TASK GOAL:
Starting with the line that contains "hoàn máu và" and stopping after the line that contains "tạo trạng thái", copy the entries below exactly. Include nothing else.

Items from a dataset:
- Opening Delimiter -
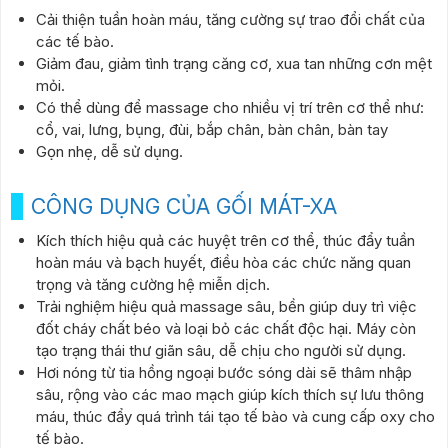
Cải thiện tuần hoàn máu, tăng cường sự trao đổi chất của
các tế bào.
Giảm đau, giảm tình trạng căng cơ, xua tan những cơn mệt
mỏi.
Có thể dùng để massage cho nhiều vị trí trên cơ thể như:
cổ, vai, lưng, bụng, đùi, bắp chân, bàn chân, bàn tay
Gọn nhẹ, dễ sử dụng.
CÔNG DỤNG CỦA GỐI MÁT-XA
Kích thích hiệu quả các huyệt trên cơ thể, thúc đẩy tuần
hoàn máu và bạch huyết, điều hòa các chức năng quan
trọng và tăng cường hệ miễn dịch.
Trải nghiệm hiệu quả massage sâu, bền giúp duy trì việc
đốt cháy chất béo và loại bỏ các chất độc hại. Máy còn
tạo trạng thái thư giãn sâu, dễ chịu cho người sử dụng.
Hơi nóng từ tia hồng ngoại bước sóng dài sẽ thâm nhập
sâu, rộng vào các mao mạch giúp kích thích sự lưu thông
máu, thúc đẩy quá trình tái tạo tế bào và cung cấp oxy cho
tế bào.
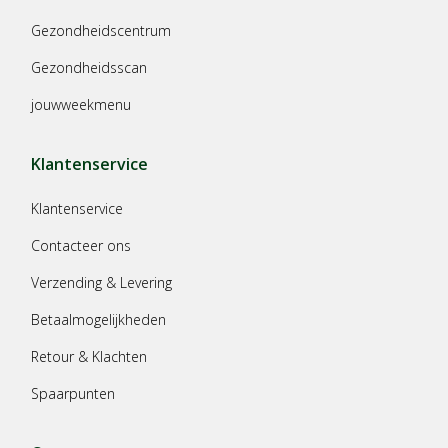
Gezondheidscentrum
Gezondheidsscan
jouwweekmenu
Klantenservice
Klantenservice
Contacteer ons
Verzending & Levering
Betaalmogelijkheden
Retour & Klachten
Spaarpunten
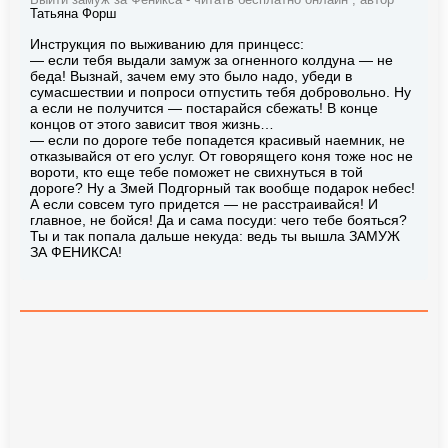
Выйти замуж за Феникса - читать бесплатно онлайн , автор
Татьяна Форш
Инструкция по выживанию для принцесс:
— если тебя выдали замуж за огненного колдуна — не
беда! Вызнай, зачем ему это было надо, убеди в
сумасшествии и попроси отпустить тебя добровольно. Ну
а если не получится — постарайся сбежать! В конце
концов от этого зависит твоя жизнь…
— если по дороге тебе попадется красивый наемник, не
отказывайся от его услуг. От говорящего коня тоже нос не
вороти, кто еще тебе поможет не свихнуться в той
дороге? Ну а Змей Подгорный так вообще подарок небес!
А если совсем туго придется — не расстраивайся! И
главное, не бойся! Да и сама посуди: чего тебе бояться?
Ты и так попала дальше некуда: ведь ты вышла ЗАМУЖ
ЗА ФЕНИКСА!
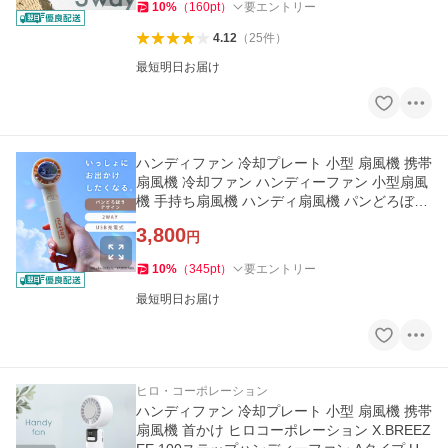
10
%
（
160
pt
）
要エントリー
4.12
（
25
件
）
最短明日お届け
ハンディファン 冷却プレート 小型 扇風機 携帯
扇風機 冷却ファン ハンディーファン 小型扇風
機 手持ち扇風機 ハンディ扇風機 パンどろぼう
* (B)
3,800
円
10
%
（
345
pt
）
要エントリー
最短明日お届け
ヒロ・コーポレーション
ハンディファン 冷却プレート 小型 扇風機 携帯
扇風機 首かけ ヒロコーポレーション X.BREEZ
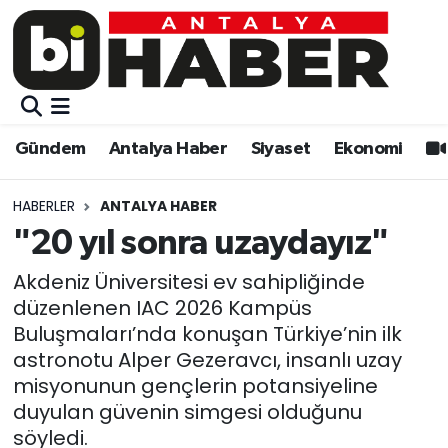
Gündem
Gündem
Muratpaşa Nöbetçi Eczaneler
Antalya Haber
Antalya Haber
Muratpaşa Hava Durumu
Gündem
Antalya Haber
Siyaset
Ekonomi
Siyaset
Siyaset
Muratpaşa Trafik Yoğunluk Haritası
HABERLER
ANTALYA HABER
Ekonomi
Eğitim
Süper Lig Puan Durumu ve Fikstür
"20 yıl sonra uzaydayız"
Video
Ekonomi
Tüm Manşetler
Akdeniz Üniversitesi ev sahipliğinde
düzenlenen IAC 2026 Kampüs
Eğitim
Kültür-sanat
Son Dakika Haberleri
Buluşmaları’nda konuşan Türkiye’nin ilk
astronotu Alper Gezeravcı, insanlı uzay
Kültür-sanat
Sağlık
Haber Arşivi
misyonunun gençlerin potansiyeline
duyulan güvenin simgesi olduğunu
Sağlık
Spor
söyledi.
- Closing Delimiter -
EXERCISE OUTPUT:
hoàn máu và bạch huyết, điều hòa các chức năng quan
trọng và tăng cường hệ miễn dịch.
Trải nghiệm hiệu quả massage sâu, bền giúp duy trì việc
đốt cháy chất béo và loại bỏ các chất độc hại. Máy còn
tạo trạng thái thư giãn sâu, dễ chịu cho người sử dụng.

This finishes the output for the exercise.